As we speak, at least 10 State Governors are on the war-path with their predecessors. From the very beginning, we must remain resolute that Edo State cannot fall into that category.
Whoever wants to match wet soil must learn to throw water ahead. The rest of this piece will be devoted to examining some of the obvious rifts between incumbent governors and their predecessors with a view to avoiding the inherent pitfalls.
Never say never. Enter the Kebbi State Governor, Atiku Bagudu and his predecessor, Saidu Dakingari: Dakingari of the PDP fell out with many PDP chieftains in the State prior to the party’s primaries. He vowed never to hand over to Bagudu who was also a PDP member at the time.
Bagudu lost the party’s primaries and 24 hours later, he defected to the APC where he emerged the party’s candidate. He later won the governorship election and since then, the duo cannot be left in the same room.
Conflicts are inevitable. Even in the small chamber, the mouth, the tongue and the teeth are the closest neighbours. They still quarrel; and when they quarrel, they settle. When a man who has been loyal to you for long offends you, you must talk it over with him and let life continue.
Transparency is golden. Sometimes, the excessive love for money can drive a wedge between two friends. Kano State is one of the very few States in our current democratic experiment, where a governor has been succeeded by his erstwhile deputy. To the outside world, former Governor Rabiu Musa Kwankwaso could never have found a more loyal follower than his deputy, Dr. Umar Ganduje. They were together for the two terms.
Anyone who saw the duo anywhere in their immaculate white apparel always with the red cap to match could have sworn that nothing on earth could ever go wrong between them. But today, they are at daggers-drawn. Listen to Ganduje’s recent outburst: “I have decided to let the cat out of the bag… For one year, Kwankwaso did not pay a single kobo as tuition fees for our students abroad. Right now, Kano State owes those students N3 billion….” With a bit of transparency, the problem here would have been obviated.

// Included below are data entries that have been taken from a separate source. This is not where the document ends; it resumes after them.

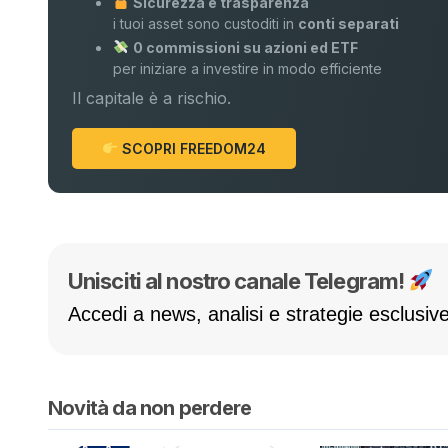
Sicurezza e trasparenza
i tuoi asset sono custoditi in
conti separati
0 commissioni su azioni ed ETF
per iniziare a investire in modo efficiente
Il capitale è a rischio.
SCOPRI FREEDOM24
Unisciti al nostro canale Telegram!
Accedi a news, analisi e strategie esclusive
Novità da non perdere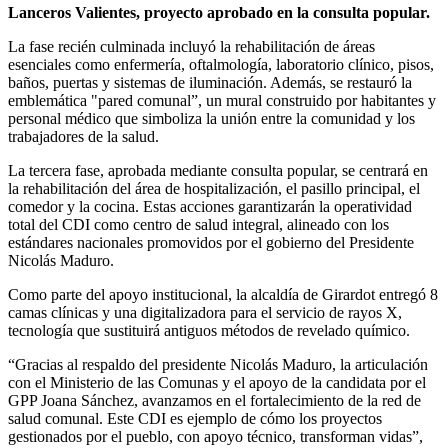
Lanceros Valientes, proyecto aprobado en la consulta popular.
La fase recién culminada incluyó la rehabilitación de áreas
esenciales como enfermería, oftalmología, laboratorio clínico, pisos,
baños, puertas y sistemas de iluminación. Además, se restauró la
emblemática "pared comunal”, un mural construido por habitantes y
personal médico que simboliza la unión entre la comunidad y los
trabajadores de la salud.
La tercera fase, aprobada mediante consulta popular, se centrará en
la rehabilitación del área de hospitalización, el pasillo principal, el
comedor y la cocina. Estas acciones garantizarán la operatividad
total del CDI como centro de salud integral, alineado con los
estándares nacionales promovidos por el gobierno del Presidente
Nicolás Maduro.
Como parte del apoyo institucional, la alcaldía de Girardot entregó 8
camas clínicas y una digitalizadora para el servicio de rayos X,
tecnología que sustituirá antiguos métodos de revelado químico.
“Gracias al respaldo del presidente Nicolás Maduro, la articulación
con el Ministerio de las Comunas y el apoyo de la candidata por el
GPP Joana Sánchez, avanzamos en el fortalecimiento de la red de
salud comunal. Este CDI es ejemplo de cómo los proyectos
gestionados por el pueblo, con apoyo técnico, transforman vidas”,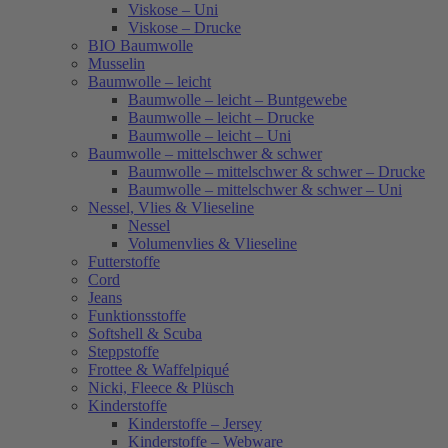
Viskose – Uni
Viskose – Drucke
BIO Baumwolle
Musselin
Baumwolle – leicht
Baumwolle – leicht – Buntgewebe
Baumwolle – leicht – Drucke
Baumwolle – leicht – Uni
Baumwolle – mittelschwer & schwer
Baumwolle – mittelschwer & schwer – Drucke
Baumwolle – mittelschwer & schwer – Uni
Nessel, Vlies & Vlieseline
Nessel
Volumenvlies & Vlieseline
Futterstoffe
Cord
Jeans
Funktionsstoffe
Softshell & Scuba
Steppstoffe
Frottee & Waffelpiqué
Nicki, Fleece & Plüsch
Kinderstoffe
Kinderstoffe – Jersey
Kinderstoffe – Webware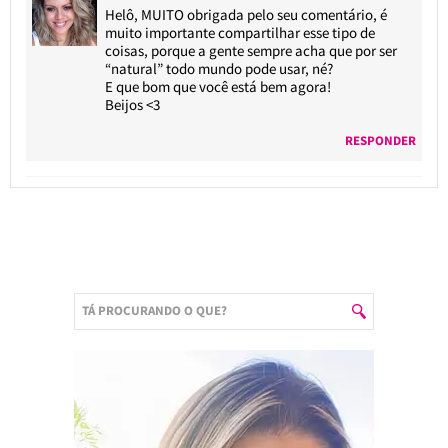
Helô, MUITO obrigada pelo seu comentário, é
muito importante compartilhar esse tipo de
coisas, porque a gente sempre acha que por ser
“natural” todo mundo pode usar, né?
E que bom que você está bem agora!
Beijos <3
RESPONDER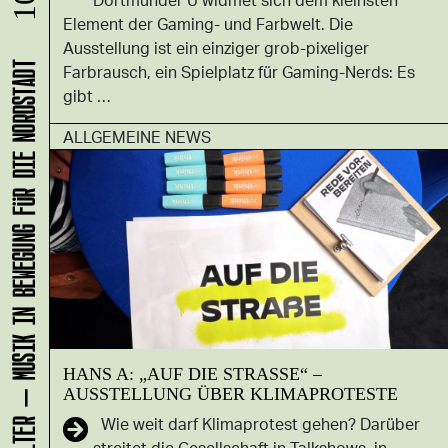
Element der Gaming- und Farbwelt. Die
Ausstellung ist ein einziger grob-pixeliger
Farbrausch, ein Spielplatz für Gaming-Nerds: Es
KLANG-ENTFALTER – MUSIK IN BEWEGUNG FÜR DIE NORDSTADT
gibt …
ALLGEMEINE NEWS
HANS A: „AUF DIE STRASSE“ – A
USSTELLUNG ÜBER KLIMAPROTESTE
Wie weit darf Klimaprotest gehen? Darüber
streitet die Gesellschaft in Talkshows, in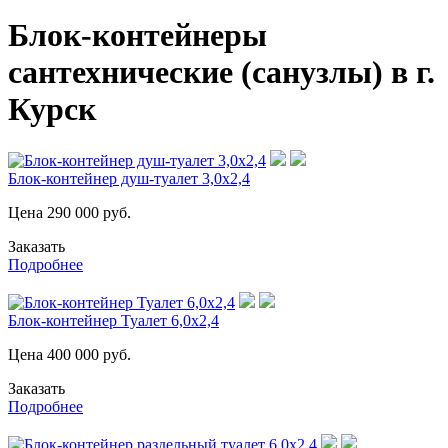
Блок-контейнеры
сантехнические (санузлы) в г.
Курск
Блок-контейнер душ-туалет 3,0х2,4
Цена
290 000
руб.
Заказать
Подробнее
Блок-контейнер Туалет 6,0х2,4
Цена
400 000
руб.
Заказать
Подробнее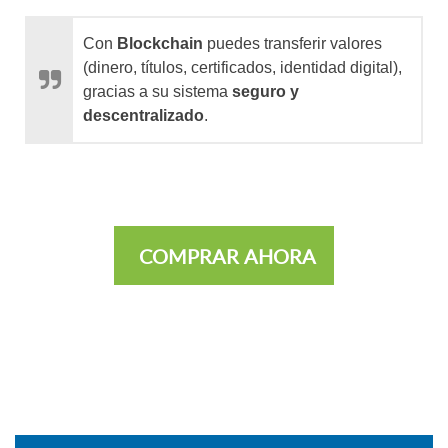
Con
Blockchain
puedes transferir valores
(dinero, títulos, certificados, identidad digital),
gracias a su sistema
seguro y
descentralizado
.
COMPRAR AHORA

Don’t live and let die: The case of Anambra State is rather pathetic.
Former Governor Peter Obi got a standing ovation across the world when he announced that he was leaving N75 billion cash in the till. His successor, Willie Obianor, was yet gnashing his teeth on how he would preside over the disbursement of N75 billion wind-falls.
Meanwhile, traditional rulers, labour leaders, contractors, and other stakeholders were quick to brand Obianor as wicked for not wanting to freely spend the huge amount left by his predecessor.

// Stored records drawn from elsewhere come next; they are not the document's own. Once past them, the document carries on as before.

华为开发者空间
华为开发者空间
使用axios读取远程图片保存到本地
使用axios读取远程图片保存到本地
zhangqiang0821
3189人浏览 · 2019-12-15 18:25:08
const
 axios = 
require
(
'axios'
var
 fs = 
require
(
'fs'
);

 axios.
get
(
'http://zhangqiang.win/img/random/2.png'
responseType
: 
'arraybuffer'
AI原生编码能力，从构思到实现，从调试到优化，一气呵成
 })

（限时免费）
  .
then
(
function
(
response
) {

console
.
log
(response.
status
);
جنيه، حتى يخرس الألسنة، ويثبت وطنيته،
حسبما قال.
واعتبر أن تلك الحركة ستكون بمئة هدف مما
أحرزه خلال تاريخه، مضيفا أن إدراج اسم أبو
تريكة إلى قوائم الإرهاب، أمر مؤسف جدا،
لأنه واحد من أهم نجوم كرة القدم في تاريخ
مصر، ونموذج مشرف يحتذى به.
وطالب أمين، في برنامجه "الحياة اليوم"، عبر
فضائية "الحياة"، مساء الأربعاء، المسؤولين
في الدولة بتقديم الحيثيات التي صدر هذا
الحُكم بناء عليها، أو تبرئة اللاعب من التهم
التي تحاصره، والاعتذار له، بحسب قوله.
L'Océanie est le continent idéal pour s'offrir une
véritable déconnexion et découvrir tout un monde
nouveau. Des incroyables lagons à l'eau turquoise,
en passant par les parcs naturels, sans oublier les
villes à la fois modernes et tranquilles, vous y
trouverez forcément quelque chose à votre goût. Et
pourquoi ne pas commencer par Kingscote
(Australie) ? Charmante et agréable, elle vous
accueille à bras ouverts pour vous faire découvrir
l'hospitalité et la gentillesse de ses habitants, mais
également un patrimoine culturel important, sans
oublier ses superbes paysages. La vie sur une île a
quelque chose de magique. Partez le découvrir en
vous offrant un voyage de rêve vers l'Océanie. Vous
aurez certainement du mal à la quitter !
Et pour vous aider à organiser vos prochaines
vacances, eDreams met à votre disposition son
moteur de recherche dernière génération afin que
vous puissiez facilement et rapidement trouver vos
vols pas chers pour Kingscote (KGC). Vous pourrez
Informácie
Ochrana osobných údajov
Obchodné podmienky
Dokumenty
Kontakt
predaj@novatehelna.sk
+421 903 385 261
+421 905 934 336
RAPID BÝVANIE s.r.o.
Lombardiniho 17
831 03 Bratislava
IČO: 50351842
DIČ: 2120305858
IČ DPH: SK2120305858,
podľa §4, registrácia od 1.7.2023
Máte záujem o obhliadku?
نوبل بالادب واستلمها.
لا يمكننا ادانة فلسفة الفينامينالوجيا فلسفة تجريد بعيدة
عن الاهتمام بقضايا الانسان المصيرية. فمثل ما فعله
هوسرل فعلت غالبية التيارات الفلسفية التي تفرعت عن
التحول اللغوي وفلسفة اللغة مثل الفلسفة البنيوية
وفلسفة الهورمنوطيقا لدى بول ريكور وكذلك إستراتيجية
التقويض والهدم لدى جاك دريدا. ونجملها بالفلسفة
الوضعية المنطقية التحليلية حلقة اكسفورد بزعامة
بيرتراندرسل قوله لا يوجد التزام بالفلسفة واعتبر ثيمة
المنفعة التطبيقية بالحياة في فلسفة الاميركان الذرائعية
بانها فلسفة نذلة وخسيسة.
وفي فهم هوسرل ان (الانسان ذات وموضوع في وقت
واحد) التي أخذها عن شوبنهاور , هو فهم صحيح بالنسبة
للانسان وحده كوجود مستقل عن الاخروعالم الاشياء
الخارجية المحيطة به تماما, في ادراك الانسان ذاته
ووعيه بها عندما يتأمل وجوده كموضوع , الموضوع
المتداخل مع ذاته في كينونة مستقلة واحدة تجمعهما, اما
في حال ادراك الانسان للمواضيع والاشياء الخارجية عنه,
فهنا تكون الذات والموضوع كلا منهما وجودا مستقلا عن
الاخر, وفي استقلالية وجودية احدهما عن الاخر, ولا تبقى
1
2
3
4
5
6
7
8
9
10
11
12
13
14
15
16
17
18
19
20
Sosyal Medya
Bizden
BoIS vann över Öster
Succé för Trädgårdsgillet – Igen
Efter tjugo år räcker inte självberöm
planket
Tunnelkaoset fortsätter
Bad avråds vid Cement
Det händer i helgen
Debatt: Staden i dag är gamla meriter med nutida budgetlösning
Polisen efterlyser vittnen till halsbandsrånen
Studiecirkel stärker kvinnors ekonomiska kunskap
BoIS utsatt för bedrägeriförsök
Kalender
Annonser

Little did anyone know that what Peter Obi called cash-in-hand were basically investment in stocks, bonds and other non-performing equities arranged by Obi in his final days in office; long-term uncompleted assets that will not earn cash until they are completed; various sums spent in rehabilitating federal roads in the State for which re-imbursements may come in the distant future; computation of the State’s share of the Excess Crude Account contributed as capital to the Nigerian Sovereign Wealth Fund in 2010, etc.

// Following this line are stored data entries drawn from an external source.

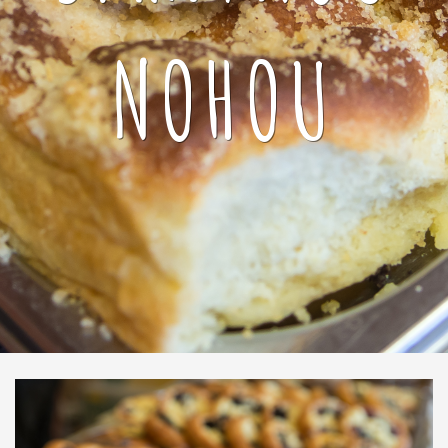
NOHOU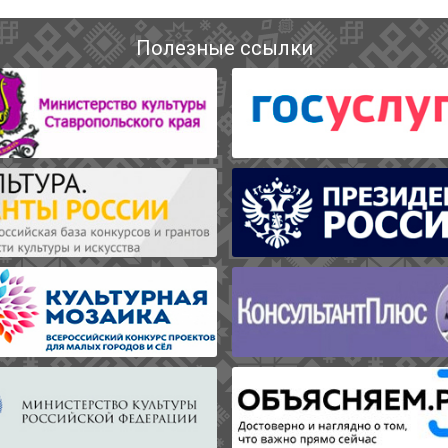
Полезные ссылки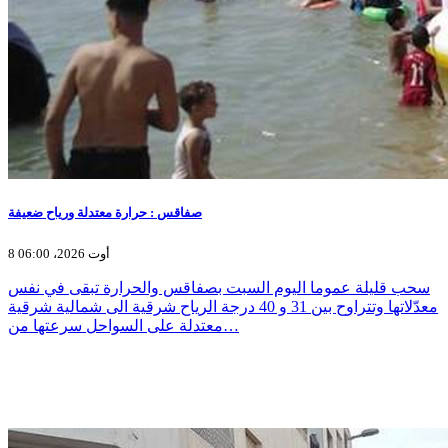
صفاقس : حرارة معتدلة ورياح ضعيفة
8 أوت 2026، 06:00
سحب قليلة عموما اليوم السبت بصفاقس والحرارة تبقى في نفس
معدّلاتها وتتراوح بين 31 و 40 درجة الرياح شرقية الى شمالية شرقية
معتدلة على السواحل سرعتها من…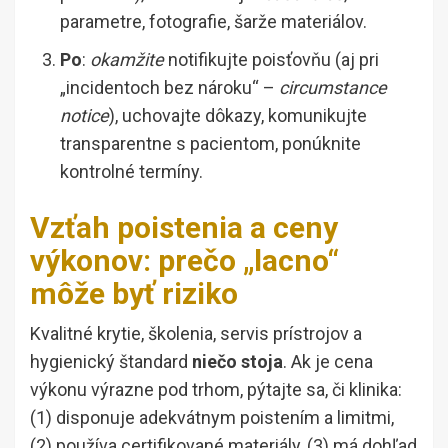
parametre, fotografie, šarže materiálov.
Po
:
okamžite
notifikujte poisťovňu (aj pri
„incidentoch bez nároku“ –
circumstance
notice
), uchovajte dôkazy, komunikujte
transparentne s pacientom, ponúknite
kontrolné termíny.
Vzťah poistenia a ceny
výkonov: prečo „lacno“
môže byť riziko
Kvalitné krytie, školenia, servis prístrojov a
hygienický štandard
niečo stoja
. Ak je cena
výkonu výrazne pod trhom, pýtajte sa, či klinika:
(1) disponuje adekvátnym poistením a limitmi,
(2) používa certifikované materiály, (3) má dohľad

Again, Obi left a financial burden of N185 billion for contracts awarded in the final hours of his tenure.
Obianor had to cry out and that today is the source of the conflict between him and Obi.
As frightening as the foregoing cases may be, the cut-throat rivalry between the Rivers State Governor, Nyesom Wike, and his predecessor, Rotimi Amaechi, fritters all of them into insignificance.
Translated to the Edo State situation, the APC must immediately begin to see the impending war of succession for what it is – a war between the APC and the PDP! The worst same-party successor is better than the best opposition successor.
For Edo State APC, it is not too early to invite Harry Song to add one stanza to his Reggae and Blues:
Fight the battle, fight the war… I do, I do
Win the battle, win the war… I do, I do.